The only way this can ever be a problem is if Jimbo decides to have Wikipedia sue Citizendium based on ego and personal spite, and I don't think he's that spiteful, and I'm not sure he could convince the Wikimedia Foundation to do it. And by golly if I ever see a banner saying "Wikimedia needs your contribution to fund its continuing legal struggle against Citizendium" you can't expect much in the way of contributions from _me._
You appear to be under the impression the copyright in question is Wikipedia's or Wikimedia's. It's not - they own hardly any of the stuff on the sites.
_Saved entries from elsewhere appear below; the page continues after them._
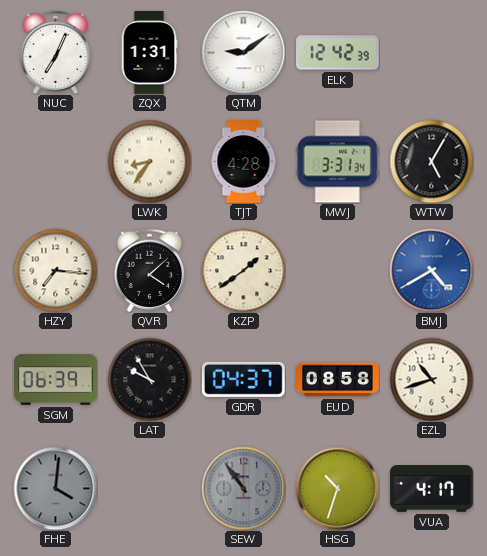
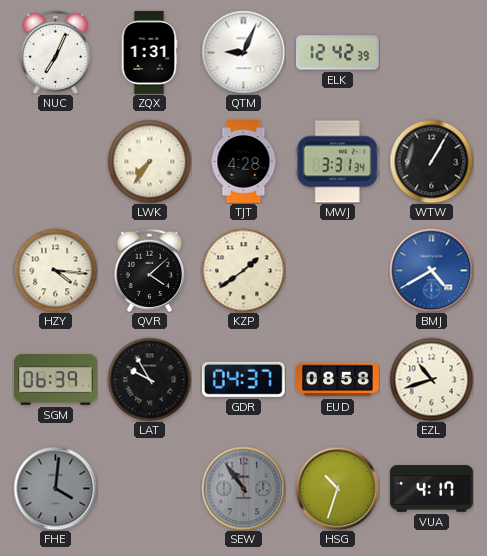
QTM: 9:09 -> 9:04
LWK: 8:36 -> 7:36
WTW: 5:05 -> 1:05
HZY: 7:16 -> 4:16
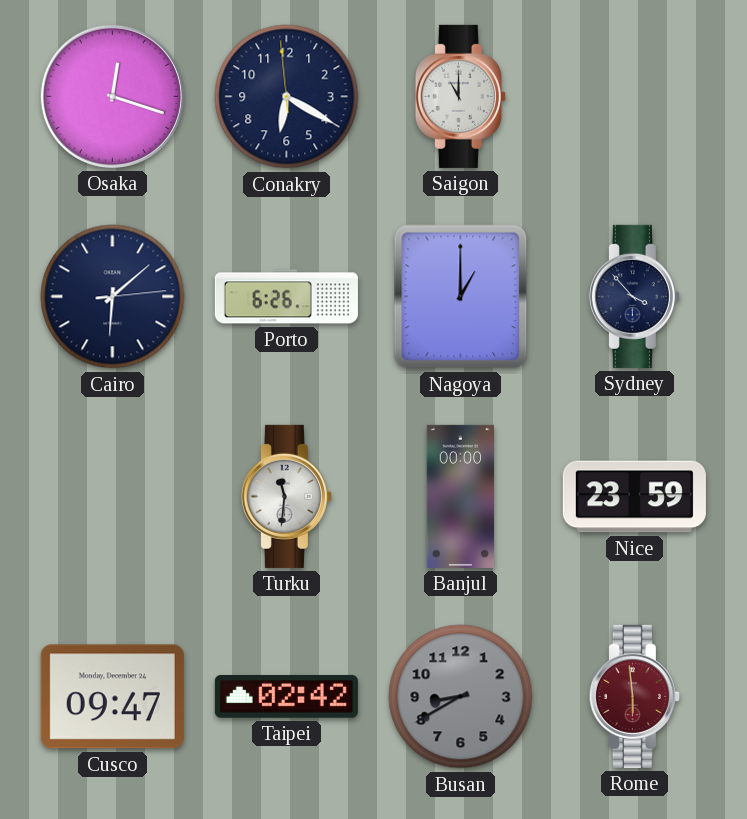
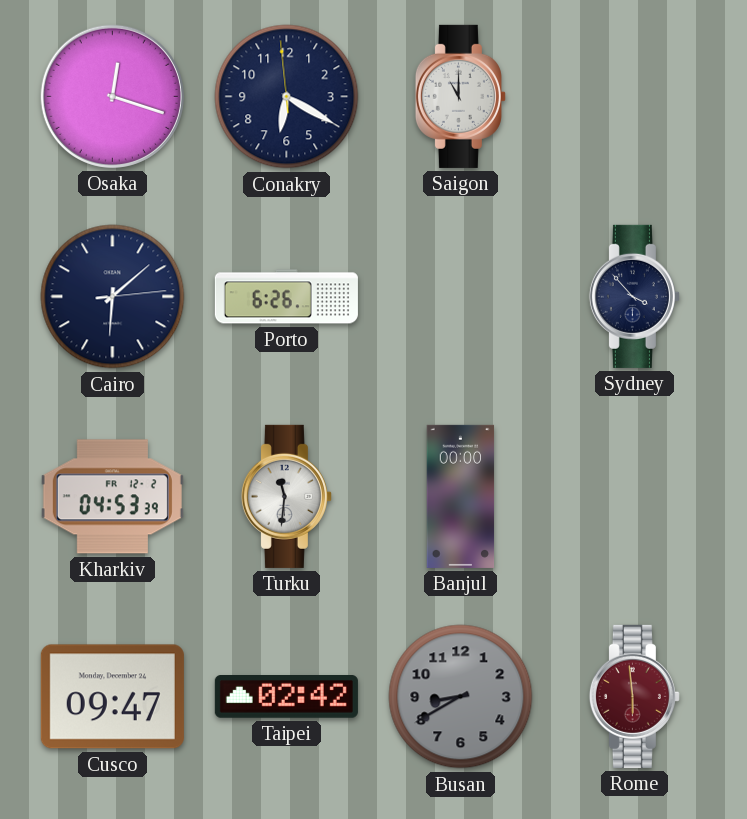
Nagoya: 1:00 -> none
Kharkiv: none -> 04:53
Nice: 23:59 -> none
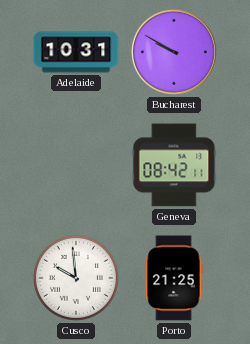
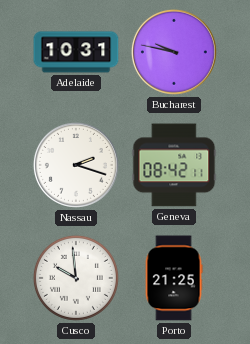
Bucharest: 9:50 -> 9:47
Nassau: none -> 2:18
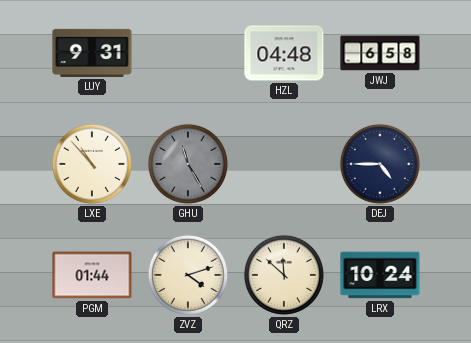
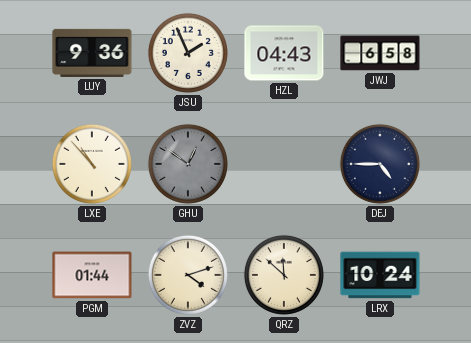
LUY: 9:31 -> 9:36
JSU: none -> 1:56
HZL: 04:48 -> 04:43
GHU: 11:25 -> 12:51
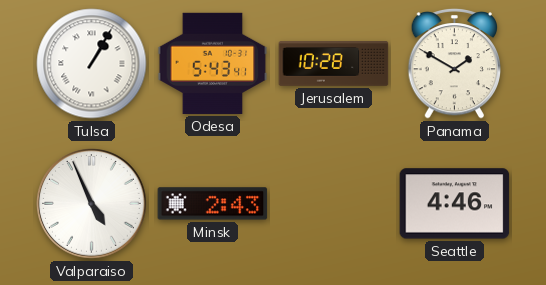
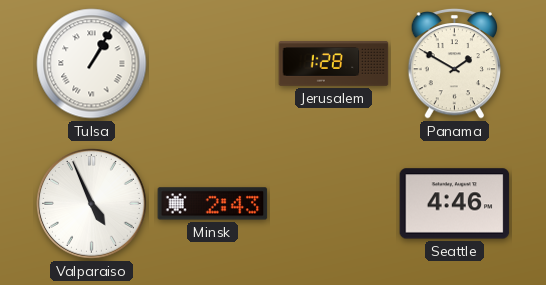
Odesa: 5:43 -> none
Jerusalem: 10:28 -> 1:28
Indeed. If Citizendium are to be sued over this, it would be a class action suit brought by a large number of Wikipedians. The fact that Citizendium are specifically talking about trying to make sure we can't use their work but they can use ours goes against the spirit of the GDFL and Wikipedia (which is all about collaboration), and that may well piss of enough Wikipedians to make a class action suit viable (it doesn't really take many, as long as one of them can afford a good lawyer).
According to Wikipedia, the minimum statutory damages are $200 per work (and that's assuming Citzendium can claim good faith, which would seem unlikely, in which case it's $750). What counts as a work? Each edit counting as a separate work would seem unlikely. Each article counting as a separate work would seem more likely, but how does the money get divided up between contributors?